<<<<
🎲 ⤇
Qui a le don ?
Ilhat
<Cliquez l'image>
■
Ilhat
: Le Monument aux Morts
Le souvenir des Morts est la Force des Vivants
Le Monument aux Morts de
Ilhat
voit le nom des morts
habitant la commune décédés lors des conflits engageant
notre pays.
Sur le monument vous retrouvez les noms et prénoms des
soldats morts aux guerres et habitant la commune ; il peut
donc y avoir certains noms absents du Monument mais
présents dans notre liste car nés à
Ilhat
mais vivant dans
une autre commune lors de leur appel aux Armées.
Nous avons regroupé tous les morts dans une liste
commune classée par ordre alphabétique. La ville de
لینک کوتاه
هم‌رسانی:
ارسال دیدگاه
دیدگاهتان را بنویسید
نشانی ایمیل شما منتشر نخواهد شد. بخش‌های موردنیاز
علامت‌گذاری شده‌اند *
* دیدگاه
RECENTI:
>>>>
<<<<
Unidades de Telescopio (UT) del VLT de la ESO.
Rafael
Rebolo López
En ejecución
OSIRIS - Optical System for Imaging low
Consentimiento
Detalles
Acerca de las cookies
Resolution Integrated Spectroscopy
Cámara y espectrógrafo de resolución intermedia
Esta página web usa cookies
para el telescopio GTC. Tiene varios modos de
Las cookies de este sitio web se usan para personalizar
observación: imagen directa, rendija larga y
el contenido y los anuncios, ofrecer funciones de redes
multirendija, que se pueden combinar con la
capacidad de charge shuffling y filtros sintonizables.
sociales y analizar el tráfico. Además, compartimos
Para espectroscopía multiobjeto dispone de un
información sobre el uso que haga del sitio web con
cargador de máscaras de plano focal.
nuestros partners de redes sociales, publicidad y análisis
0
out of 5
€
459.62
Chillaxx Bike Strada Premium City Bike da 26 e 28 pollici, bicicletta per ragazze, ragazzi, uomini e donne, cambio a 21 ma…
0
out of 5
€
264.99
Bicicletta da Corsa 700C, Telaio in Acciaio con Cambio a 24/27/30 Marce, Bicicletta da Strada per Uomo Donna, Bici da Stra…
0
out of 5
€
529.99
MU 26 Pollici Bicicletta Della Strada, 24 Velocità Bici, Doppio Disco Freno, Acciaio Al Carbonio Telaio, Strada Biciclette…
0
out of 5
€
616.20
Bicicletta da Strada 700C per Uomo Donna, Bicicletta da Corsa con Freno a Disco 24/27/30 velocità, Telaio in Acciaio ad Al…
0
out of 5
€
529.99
>>>>
<<<<
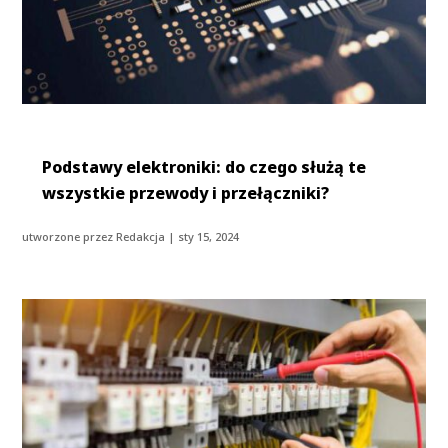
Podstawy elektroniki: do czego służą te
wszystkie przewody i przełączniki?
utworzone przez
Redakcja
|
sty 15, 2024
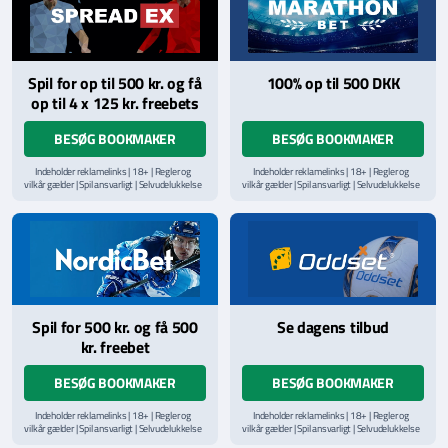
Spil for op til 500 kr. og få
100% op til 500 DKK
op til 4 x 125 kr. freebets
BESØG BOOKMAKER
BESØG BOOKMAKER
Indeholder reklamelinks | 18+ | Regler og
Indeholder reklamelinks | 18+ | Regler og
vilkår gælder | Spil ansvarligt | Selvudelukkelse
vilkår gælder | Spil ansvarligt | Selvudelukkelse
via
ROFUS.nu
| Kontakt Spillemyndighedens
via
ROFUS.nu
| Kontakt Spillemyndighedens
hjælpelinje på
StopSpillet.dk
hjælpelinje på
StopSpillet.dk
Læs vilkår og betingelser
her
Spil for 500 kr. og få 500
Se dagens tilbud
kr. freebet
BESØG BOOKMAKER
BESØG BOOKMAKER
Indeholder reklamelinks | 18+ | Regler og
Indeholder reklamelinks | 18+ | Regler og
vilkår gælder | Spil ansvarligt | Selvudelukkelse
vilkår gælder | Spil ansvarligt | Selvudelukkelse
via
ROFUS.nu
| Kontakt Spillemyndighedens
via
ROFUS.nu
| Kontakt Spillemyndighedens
>>>>
§ **Problem requirements**: Only the number is needed: please work out how many lines in the data contain the string "noms".

§ **Response to the task**: 2